Thursday, January 28, 2010

N.T. Wright on 'Works of the Law'

One of the reasons people find N.T. Wright confusing at times is that in one paragraph he seems to be affirming one thing and then with a statement he seems to deny it. In his response to John Piper Wright denies that the Jews of Paul's day were performing works of the law in order to earn favor with God. In one sense I agree with this. The Jews believed that they were God's covenant people. God gave them the law so that they would be God's special people, unlike any one else. They did not have legalistic intentions. However, to deny any sort of legalism seems impossible in light of what Wright says here:

"[Many Jews] would have taken the law and sung it to a tune like this. God gave Israel the Torah, the holy, just and good law. Israel is required to keep the Torah; those who do so will be vindicated as God's people when he acts in history to judge the nations and rescue Israel from their clutches. The way to tell, in the present, who will be vindicated in the future, is that they are keeping 'the works of the law' right now. That is their badge in the present, the present sign that they will be vindicated in the future" (Romans for Everyone p. 60).

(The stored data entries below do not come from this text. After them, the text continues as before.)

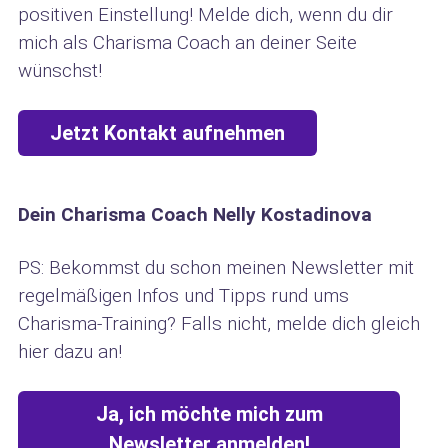
positiven Einstellung! Melde dich, wenn du dir
mich als Charisma Coach an deiner Seite
wünschst!
Jetzt Kontakt aufnehmen
Dein Charisma Coach Nelly Kostadinova
PS: Bekommst du schon meinen Newsletter mit
regelmäßigen Infos und Tipps rund ums
Charisma-Training? Falls nicht, melde dich gleich
hier dazu an!
Ja, ich möchte mich zum
Newsletter anmelden!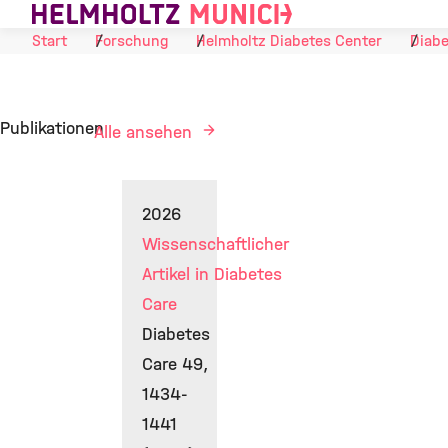
Skip to Content
Start
Forschung
Helmholtz Diabetes Center
Diabe
Publikationen
Alle ansehen
2026
Wissenschaftlicher
Artikel in Diabetes
Care
Diabetes
Care 49,
1434-
1441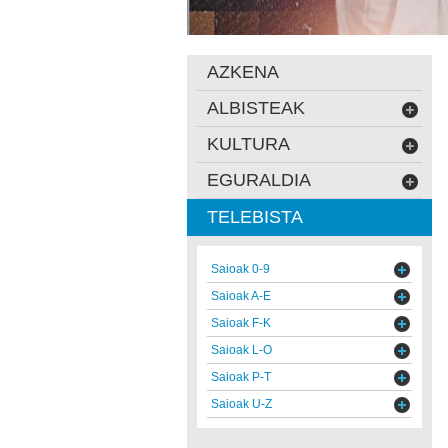
AZKENA
ALBISTEAK
KULTURA
EGURALDIA
TELEBISTA
Saioak 0-9
Saioak A-E
Saioak F-K
Saioak L-O
Saioak P-T
Saioak U-Z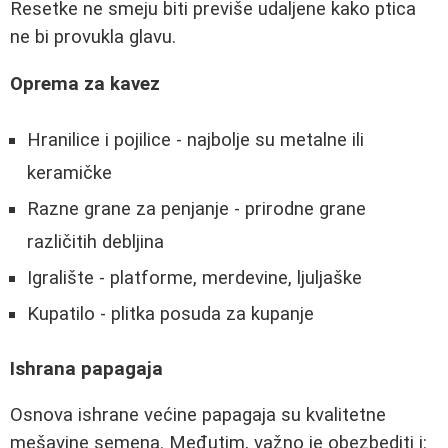
Resetke ne smeju biti previše udaljene kako ptica
ne bi provukla glavu.
Oprema za kavez
Hranilice i pojilice - najbolje su metalne ili
keramičke
Razne grane za penjanje - prirodne grane
različitih debljina
Igralište - platforme, merdevine, ljuljaške
Kupatilo - plitka posuda za kupanje
Ishrana papagaja
Osnova ishrane većine papagaja su kvalitetne
mešavine semena. Međutim, važno je obezbediti i: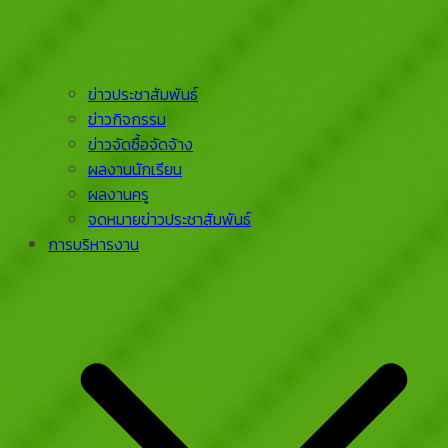
ข่าวประชาสัมพันธ์
ข่าวกิจกรรม
ข่าวจัดซื้อจัดจ้าง
ผลงานนักเรียน
ผลงานครู
จดหมายข่าวประชาสัมพันธ์
การบริหารงาน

When I read this, and other things from Wright, I scratch my head (not because I don't understand what he says; I don't understand why he denies certain things); I get that Jews believed that they were God's special people and some believed that if you wanted to be marked out as God's people you had to take on Torah. We need to take seriously Paul's discussion of how the law separates Jew and Gentile (or is God the God of the Jews only?). But what Paul denies is that the Jews could put any claim on God because they possessed and performed the law. They took pride in the idea that they were the ones obeying the law. They were God's privileged people. What does Paul say? "Now to the one who works, his wages are not counted as a gift but as his due. And to the one who does not work but believes in him who justifies the ungodly, his faith is counted as righteousness." Anytime, at least in my mind, people start saying things like, "we are A so we deserve B, we have A so we deserve B, or we have done A so we deserve B" there is, at least some sort, of legalism. We cannot expect vindication from God because of who we are, what we have, or what we have done. We are all under Sin's power. We all need to come to Christ in repentance and faith.

1 comment:

Joshua said...

That's great, Nick. I've been studying Galatians with Aban. The law was good and it served a temporal and prophetic function. Now we have the thing (the one) to which it pointed. Keep teaching me about Paul, brother.